Religious, government and NGO leaders have launched a joint effort to save a Christian girl with Down syndrome who has been accused of blasphemy.
Paul Bhatti, a Catholic who is advisor to the Prime Minister, told Fides news agency that the incident has resulted in “the commitment of institutions and religious leaders for her release.”
The girl, named Rimsha Masih, is being kept in an isolated prison cell. She is experiencing emotional and psychological stress without her family present.
Bhatti said the girl’s defenders are “confident” and have worked with Muslim leaders who have refused to “incite the assault of Christians.”
Masih’s neighbors claim they saw the girl burning pages of the Quran outside her home in Rawalpindi, a city near the national capital of Islamabad.
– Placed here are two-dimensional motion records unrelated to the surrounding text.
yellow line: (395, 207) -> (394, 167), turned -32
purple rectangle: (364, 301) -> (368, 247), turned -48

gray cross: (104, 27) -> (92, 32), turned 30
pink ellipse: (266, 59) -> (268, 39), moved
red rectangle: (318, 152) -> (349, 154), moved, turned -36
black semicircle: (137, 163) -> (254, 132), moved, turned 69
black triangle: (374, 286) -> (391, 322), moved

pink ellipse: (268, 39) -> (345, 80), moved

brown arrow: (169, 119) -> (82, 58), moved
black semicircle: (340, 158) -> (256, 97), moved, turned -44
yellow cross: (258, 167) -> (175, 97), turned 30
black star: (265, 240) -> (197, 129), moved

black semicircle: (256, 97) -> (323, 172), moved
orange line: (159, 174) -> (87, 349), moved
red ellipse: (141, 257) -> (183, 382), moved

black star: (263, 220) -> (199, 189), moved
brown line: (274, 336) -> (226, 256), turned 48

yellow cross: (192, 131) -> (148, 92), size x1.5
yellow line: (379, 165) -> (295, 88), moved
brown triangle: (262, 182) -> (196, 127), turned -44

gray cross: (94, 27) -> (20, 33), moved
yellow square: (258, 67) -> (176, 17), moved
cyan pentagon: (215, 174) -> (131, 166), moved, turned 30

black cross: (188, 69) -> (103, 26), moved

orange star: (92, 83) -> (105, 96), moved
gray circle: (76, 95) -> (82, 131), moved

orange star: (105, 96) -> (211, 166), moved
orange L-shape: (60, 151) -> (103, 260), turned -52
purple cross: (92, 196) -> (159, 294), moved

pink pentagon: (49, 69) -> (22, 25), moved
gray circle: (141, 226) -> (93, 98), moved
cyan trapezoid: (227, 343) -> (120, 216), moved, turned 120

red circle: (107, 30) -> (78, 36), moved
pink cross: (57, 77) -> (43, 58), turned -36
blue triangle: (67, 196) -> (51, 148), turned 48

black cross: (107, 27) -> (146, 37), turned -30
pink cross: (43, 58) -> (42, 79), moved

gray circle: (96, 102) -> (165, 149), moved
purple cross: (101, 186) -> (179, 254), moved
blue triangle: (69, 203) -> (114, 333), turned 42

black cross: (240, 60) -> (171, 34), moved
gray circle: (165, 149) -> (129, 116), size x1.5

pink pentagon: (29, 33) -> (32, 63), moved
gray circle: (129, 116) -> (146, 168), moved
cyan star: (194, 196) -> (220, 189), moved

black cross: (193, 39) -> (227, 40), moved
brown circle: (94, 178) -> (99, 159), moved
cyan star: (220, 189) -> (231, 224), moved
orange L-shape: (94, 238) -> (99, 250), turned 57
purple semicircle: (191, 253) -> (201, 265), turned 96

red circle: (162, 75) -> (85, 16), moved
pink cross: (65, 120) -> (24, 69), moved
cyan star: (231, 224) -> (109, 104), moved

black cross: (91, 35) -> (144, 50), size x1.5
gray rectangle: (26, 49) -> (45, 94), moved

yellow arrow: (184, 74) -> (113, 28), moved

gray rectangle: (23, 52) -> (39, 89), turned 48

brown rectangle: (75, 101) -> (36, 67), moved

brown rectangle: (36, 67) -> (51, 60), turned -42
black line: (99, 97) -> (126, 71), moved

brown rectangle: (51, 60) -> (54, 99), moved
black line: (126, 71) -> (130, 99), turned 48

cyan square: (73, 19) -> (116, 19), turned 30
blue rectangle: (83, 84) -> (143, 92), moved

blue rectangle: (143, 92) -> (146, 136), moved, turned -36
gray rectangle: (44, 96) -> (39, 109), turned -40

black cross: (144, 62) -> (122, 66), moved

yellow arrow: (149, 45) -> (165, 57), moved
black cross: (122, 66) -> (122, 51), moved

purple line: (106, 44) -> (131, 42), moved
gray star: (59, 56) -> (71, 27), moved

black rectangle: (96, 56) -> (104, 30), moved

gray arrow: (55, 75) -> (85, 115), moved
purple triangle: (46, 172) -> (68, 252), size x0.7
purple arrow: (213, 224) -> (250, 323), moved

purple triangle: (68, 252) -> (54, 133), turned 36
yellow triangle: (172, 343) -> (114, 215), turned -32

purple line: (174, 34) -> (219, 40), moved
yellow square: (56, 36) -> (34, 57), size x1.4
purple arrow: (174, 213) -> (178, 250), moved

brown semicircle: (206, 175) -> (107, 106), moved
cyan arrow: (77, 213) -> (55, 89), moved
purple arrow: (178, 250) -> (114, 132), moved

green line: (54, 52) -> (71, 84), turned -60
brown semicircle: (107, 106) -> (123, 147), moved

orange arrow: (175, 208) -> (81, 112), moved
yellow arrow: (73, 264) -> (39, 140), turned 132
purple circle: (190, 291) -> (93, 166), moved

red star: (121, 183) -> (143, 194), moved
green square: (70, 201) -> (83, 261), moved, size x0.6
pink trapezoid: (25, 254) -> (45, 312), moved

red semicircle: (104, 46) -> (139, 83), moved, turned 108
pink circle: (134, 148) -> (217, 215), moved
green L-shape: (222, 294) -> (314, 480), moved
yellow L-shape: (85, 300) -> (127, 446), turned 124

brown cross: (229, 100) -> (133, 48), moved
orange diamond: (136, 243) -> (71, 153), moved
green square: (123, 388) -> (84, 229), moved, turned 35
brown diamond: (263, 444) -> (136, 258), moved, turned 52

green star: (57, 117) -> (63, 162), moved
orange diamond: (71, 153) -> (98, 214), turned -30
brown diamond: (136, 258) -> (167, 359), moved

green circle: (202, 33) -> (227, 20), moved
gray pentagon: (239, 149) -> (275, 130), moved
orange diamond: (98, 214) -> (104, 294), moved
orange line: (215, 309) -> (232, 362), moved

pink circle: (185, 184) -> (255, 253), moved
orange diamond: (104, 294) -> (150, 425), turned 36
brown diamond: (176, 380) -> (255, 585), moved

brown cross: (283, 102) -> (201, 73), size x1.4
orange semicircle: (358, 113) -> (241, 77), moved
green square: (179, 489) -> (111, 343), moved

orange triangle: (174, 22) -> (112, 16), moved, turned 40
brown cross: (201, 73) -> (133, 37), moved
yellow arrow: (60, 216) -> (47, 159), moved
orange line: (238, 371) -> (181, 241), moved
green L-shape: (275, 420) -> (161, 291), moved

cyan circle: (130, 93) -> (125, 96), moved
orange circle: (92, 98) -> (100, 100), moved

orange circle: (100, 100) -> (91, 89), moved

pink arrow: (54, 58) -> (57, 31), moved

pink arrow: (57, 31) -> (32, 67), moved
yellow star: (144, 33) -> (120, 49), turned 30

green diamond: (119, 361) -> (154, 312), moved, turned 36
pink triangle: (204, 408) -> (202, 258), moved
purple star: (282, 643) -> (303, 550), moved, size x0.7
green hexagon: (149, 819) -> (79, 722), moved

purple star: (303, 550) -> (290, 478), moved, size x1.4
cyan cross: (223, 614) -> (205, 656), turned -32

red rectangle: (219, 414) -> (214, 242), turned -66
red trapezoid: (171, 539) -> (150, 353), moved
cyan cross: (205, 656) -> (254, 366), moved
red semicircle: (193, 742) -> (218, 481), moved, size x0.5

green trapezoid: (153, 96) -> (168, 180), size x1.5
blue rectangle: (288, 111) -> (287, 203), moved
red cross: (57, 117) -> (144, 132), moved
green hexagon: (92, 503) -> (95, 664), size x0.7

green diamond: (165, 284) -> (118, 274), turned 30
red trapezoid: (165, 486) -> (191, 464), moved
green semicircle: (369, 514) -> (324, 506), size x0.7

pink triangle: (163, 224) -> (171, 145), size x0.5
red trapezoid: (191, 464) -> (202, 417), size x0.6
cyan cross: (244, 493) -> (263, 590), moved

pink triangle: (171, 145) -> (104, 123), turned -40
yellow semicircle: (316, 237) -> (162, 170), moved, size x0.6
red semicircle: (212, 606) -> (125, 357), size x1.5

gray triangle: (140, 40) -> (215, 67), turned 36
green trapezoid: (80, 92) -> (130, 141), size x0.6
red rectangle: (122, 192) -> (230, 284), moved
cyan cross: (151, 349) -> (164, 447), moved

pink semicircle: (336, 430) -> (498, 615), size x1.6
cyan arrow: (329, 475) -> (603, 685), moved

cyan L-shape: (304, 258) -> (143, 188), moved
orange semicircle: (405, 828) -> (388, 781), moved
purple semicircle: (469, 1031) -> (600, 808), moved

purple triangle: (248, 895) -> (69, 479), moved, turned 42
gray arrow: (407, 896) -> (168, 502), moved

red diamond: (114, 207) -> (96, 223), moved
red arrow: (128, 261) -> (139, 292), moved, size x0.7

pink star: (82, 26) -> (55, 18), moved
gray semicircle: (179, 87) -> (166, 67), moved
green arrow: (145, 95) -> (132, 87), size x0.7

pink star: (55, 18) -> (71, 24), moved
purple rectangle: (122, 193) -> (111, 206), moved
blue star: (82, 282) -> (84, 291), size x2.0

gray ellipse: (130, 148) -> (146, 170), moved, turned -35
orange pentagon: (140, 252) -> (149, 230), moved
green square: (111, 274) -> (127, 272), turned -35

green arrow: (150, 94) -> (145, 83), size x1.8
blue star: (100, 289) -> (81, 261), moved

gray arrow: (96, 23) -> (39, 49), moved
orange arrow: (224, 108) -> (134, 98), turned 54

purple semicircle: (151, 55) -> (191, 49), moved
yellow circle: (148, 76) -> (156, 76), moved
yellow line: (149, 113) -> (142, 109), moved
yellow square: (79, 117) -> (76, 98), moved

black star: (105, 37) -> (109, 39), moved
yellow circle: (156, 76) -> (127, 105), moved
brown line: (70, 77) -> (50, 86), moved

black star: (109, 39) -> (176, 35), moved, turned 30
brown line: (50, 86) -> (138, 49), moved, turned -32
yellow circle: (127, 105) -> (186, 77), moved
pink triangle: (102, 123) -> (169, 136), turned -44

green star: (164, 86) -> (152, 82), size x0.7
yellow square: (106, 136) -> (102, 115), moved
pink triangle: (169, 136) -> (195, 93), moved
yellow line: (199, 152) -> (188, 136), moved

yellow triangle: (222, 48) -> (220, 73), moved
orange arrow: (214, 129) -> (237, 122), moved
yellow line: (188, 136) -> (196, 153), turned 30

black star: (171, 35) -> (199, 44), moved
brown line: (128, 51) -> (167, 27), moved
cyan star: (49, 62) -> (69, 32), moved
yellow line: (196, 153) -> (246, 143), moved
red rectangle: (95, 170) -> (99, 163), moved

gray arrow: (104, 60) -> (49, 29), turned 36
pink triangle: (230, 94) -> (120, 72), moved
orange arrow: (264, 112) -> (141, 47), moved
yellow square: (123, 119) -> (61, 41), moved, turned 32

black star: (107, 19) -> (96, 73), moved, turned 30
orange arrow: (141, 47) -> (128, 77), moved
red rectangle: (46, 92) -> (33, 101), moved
She could face the death penalty under the country’s strict anti-blasphemy law if she is convicted.
Some reports describe the Protestant Christian girl as a teenager, while others say she could be as young as 11 years-old.
Defenders of the girl say the charges against her are invented.
Tahir Naveed Chaudhry, a central executive committee member of the All Pakistan Minority Alliance, told UCA News that support for Masih’s case from government officials is “overwhelmingly strong” and the country’s top clerics are condemning the ‘injustice” of the girl’s arrest.
The minority alliance has asked local clerics to urge restraint among the Muslim community.
The allegations against the girl caused outrage among some local Muslims, causing Christians to flee their homes out of fear. About 25 families took refuge in a local church and 600 individuals left to stay with relatives.
The latest incident could be part of a trend.
Fr. James Channan, O.P., the director of a peace center in Lahore, has said that news of violence against Christian children is “continually increasing.”
“If children are attacked, it means that a limit of intolerable abuse and inhumanity has been reached,” he told Fides.
He said the use of the country’s “unjust and ambiguous” blasphemy law “continues to be a tool to persecute Christians, Hindus, but also Muslims.”
Christians have repeatedly asked the government to repeal or modify the law.
Punjab governor Salman Tasseer, a major opponent of the blasphemy law, was assassinated in January 2011. His killer said his actions were motivated by the governor’s opposition to the law.
Another vocal critic of the law, Shahbaz Bhatti, was assassinated in March 2011. He was Pakistan’s first Federal Minister for Minorities Affairs and the only Catholic Christian in the federal cabinet. His brother Paul returned to Pakistan to continue his work for religious coexistence.